The first tale of any novel-in-parts has the challenge of setting the scene and then wrapping up before any real conflict has had a chance to kick
off. But from the start, I wanted to tell the story of Helen and Paris’ fatal meeting—and the team all agreed that since we weren’t showing the Greek gods scheming away on Olympus to kick off events, the most famous elopement of the ancient world needed rougher, more political motivations behind it than simple passion or magic apples. I quite liked Helen as she turned out: tough as well as beautiful, and any ruthless survivor like Helen would have to be because, once Homer’s mythic gloss is stripped away, this epoch of Greek history is proved to be a bleak time to be a woman. As the wife of the Iliad’s greatest hero was to find out.
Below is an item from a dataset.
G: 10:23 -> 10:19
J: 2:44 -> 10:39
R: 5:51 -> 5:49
Andromache has always been my favorite figure of the Trojan War: the tragic, heroic wife of the tragic, heroic Hector; a woman who sees the entire conflict from start to finish, endures tremendous loss, but survives everything. I have always wished I could write her a happier ending than the one she endures, and here, in a way, I had my chance. Enter Hellenus, a character I adored writing—a humble, lovable Everyman in the middle of all these larger-than-life heroes.
Traditionally, Hellenus is a son of Priam and Hecuba, not the offspring of a concubine as I have changed his tale here. But when Stephanie Thornton decided to write Cassandra, and we realized our narrators were twins, we explored the reasons why Cassandra, as a priestess and a princess, would have been so thoroughly ignored by her family. She was somehow different, we decided, and so was Hellenus. Definitely unwanted. Perhaps other. By making them biracial outsiders to the royal family, we could provide some explanation for Cassandra’s tragic exclusion, as well as show the rich cultural mix of the historical geography where Anatolian, Greek, Egyptian, African, Hittite, and many other cultures intermingled. Hollywood loves to whitewash the ancient world, but the reality would have seen many different kinds of faces. We wanted to reflect that.
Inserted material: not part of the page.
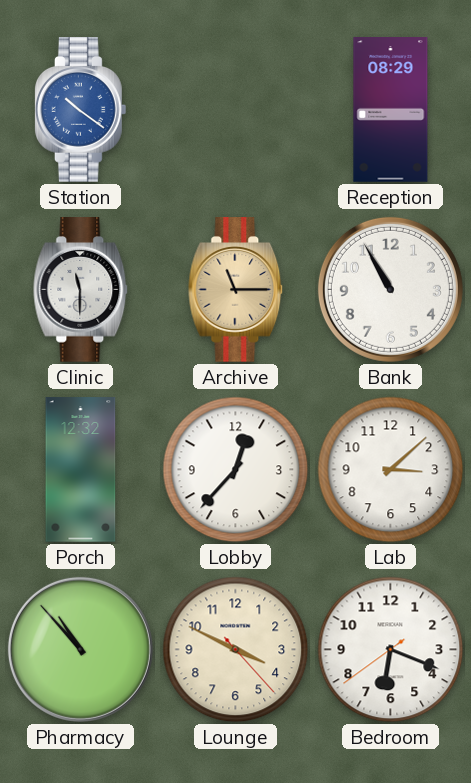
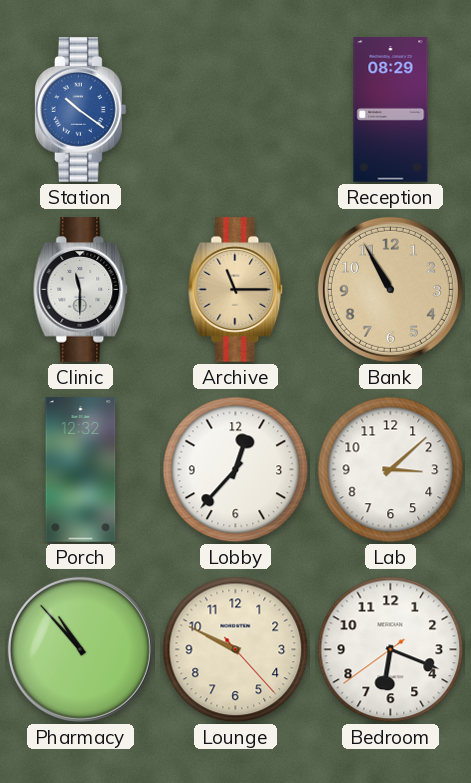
Bank dial: white -> champagne
Lounge: 3:49 -> 9:49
Hellenus is another survivor of the Trojan War that killed so many of his royal brothers. Andromache, too, survived, though the fate of her infant son is not as certain: according to most myths, he was killed after the sack of Troy (the Greeks were nervous about letting a son of Hector grow up to seek revenge), but some later stories posit his survival thanks to a trick played by Andromache or Odysseus. Either way, Andromache lost her son and became the slave of Neoptolemus, but she was destined to end her long life as the wife of Hellenus. He took Andromache away, some say before and some say after the death of Neoptolemus (Achilles’ son did not long survive his marriage to Helen’s daughter). Andromache and Hellenus went on to raise more children together in Epirus, which was founded in Troy’s name, and Aeneas later visited them in his travels. So Andromache does end her life a queen... and I like to think she found some happiness despite her many losses. It was my pleasure to seed the roots of that happiness at the very beginning of Troy’s tale, when Helen and Paris have yet to set their fatal elopement in motion, when a young bride has yet to become a tragic heroine, and her silent admirer nurtures a love destined to be fulfilled fifteen years or so down the line.
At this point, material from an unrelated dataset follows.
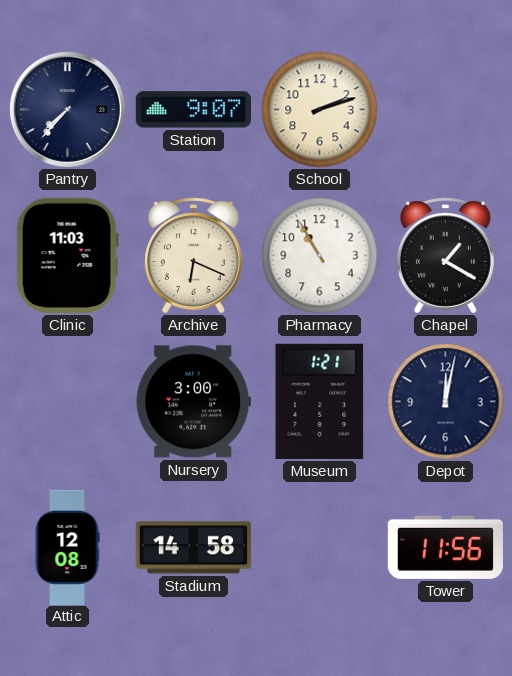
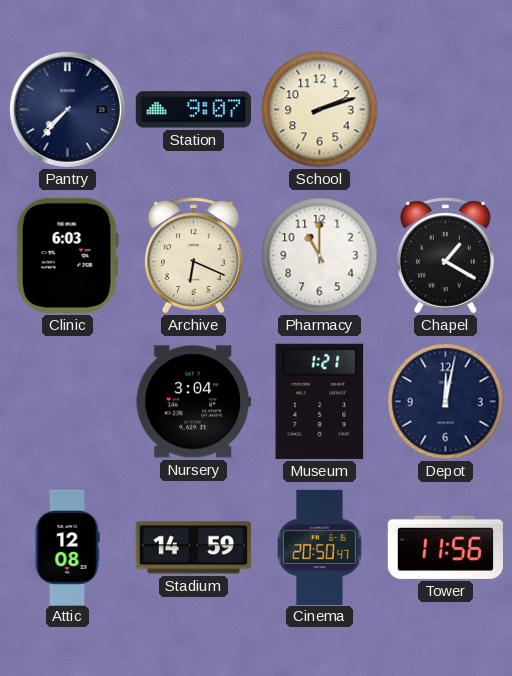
Clinic: 11:03 -> 6:03
Pharmacy: 10:55 -> 11:00
Nursery: 3:00 -> 3:04
Stadium: 14:58 -> 14:59
Cinema: none -> 20:50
Ancient Greece is completely new territory for me, so thank the gods for my co-authors. Chris Cameron, as our resident expert, corrected the worst of my mistakes before they ever got out to the reading public, Stephanie Thornton went down the rabbit hole with me over many profane Facebook messages trying to parse through a plot tangle that became known as “that ****ing Trojan fleet problem”; Libbie Hawker and Vicky Alvear Shecter video-chatted with me for an hour trying to figure out why Hellenus got himself captured on Mount Ida; and Si Turney and Russ Whitfield could be counted on to pour the (virtual) whiskey and keep us all laughing across nine time zones with jokes about Agamemnon’s midlife-crisis chariot, why the whole project should be subtitled “The Commando Sex Raid,” and how The Commando Sex Raiders would be a great name for a rock band. There’s no one else I’d rather sack a city with!
— Kate Quinn
The Prophecy by Stephanie Thornton
The Trojan War is one of the most oft-told stories from human history, passed down through the ages first by bards, then written into books, and now even performed on screens and stages around the world. Yet most retellings tend to center around a handful of major players: Paris, Helen, Achilles, and Hector, to name a few. When I was asked to contribute to this project, it seemed natural that I do as I’d done in my novels The Secret History and Daughter of the Gods, to breathe new life into the story of one of history’s forgotten women.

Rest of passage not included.